**WHAT NEEDS TO BE DONE**
Transcribe only the part of the material below that begins at the line containing "检测及存放仪器所使用的台子。按照摆放的位置分为：中央实验台、" and ends at the line containing "risorse che un'azienda ha già. Ogni martedì.", with both kept and images left out.

**DATA**

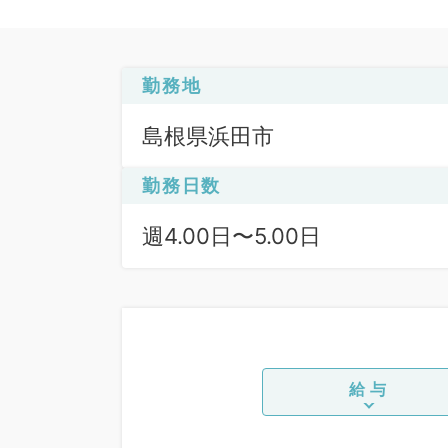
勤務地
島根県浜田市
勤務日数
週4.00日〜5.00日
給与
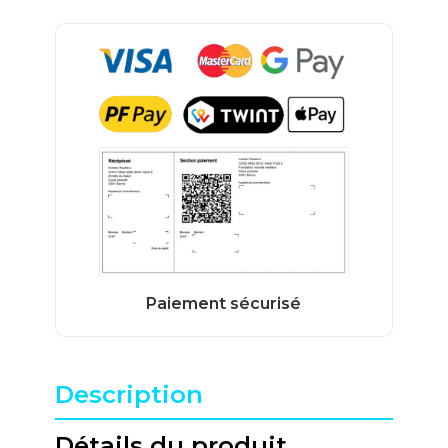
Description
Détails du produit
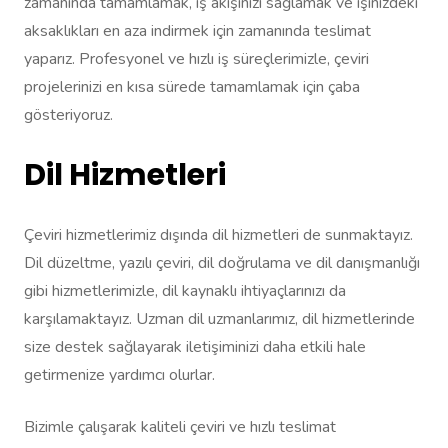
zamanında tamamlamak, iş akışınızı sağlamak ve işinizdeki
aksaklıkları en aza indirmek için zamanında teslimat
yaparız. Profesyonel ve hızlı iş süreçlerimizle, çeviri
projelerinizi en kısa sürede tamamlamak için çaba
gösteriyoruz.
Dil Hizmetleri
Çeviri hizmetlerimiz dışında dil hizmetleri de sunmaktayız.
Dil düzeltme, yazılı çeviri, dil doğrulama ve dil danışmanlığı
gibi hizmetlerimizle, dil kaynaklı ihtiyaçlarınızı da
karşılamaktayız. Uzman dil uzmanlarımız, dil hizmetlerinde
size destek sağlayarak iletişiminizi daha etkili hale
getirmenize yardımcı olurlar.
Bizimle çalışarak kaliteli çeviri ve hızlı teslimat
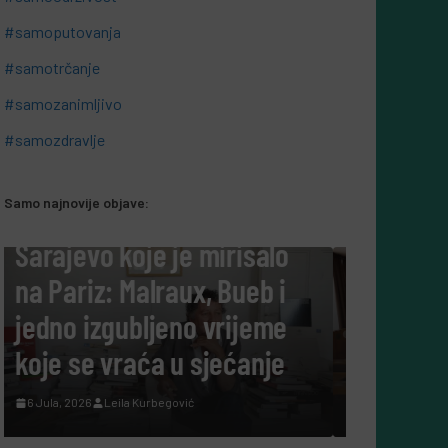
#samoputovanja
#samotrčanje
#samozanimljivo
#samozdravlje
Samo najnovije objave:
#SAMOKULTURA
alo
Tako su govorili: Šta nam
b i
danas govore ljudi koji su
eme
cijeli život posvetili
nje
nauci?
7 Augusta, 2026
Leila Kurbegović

* * *

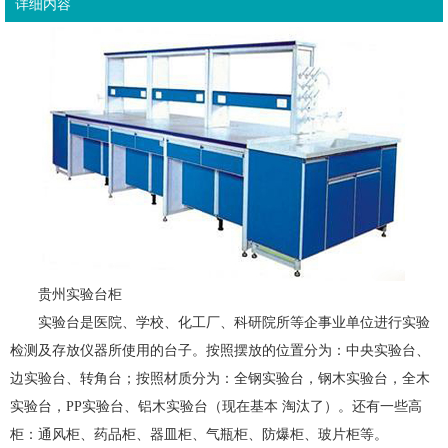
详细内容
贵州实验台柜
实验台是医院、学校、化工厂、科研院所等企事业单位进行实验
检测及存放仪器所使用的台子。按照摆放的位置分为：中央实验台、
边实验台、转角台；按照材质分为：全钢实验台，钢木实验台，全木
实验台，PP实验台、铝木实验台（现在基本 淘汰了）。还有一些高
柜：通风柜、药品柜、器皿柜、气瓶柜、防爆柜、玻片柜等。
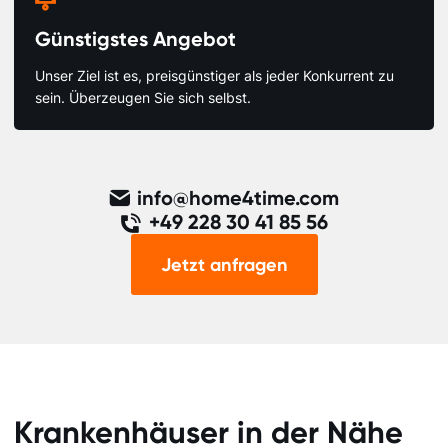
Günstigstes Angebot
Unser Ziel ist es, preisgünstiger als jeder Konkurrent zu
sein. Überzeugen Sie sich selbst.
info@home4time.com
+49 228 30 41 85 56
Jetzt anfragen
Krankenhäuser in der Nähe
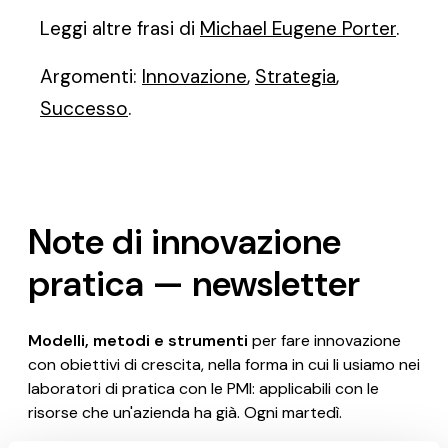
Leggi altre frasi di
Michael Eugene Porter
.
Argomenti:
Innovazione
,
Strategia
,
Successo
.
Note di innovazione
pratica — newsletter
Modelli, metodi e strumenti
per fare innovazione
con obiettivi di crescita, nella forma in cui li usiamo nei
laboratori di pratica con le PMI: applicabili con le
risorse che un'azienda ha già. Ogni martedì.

**OUTPUT FOR THIS EXERCISE**
检测及存放仪器所使用的台子。按照摆放的位置分为：中央实验台、
边实验台、转角台；按照材质分为：全钢实验台，钢木实验台，全木
实验台，PP实验台、铝木实验台（现在基本 淘汰了）。还有一些高
柜：通风柜、药品柜、器皿柜、气瓶柜、防爆柜、玻片柜等。
Günstigstes Angebot
Unser Ziel ist es, preisgünstiger als jeder Konkurrent zu
sein. Überzeugen Sie sich selbst.
info@home4time.com
+49 228 30 41 85 56
Jetzt anfragen
Krankenhäuser in der Nähe
Leggi altre frasi di
Michael Eugene Porter
.
Argomenti:
Innovazione
,
Strategia
,
Successo
.
Note di innovazione
pratica — newsletter
Modelli, metodi e strumenti
per fare innovazione
con obiettivi di crescita, nella forma in cui li usiamo nei
laboratori di pratica con le PMI: applicabili con le
risorse che un'azienda ha già. Ogni martedì.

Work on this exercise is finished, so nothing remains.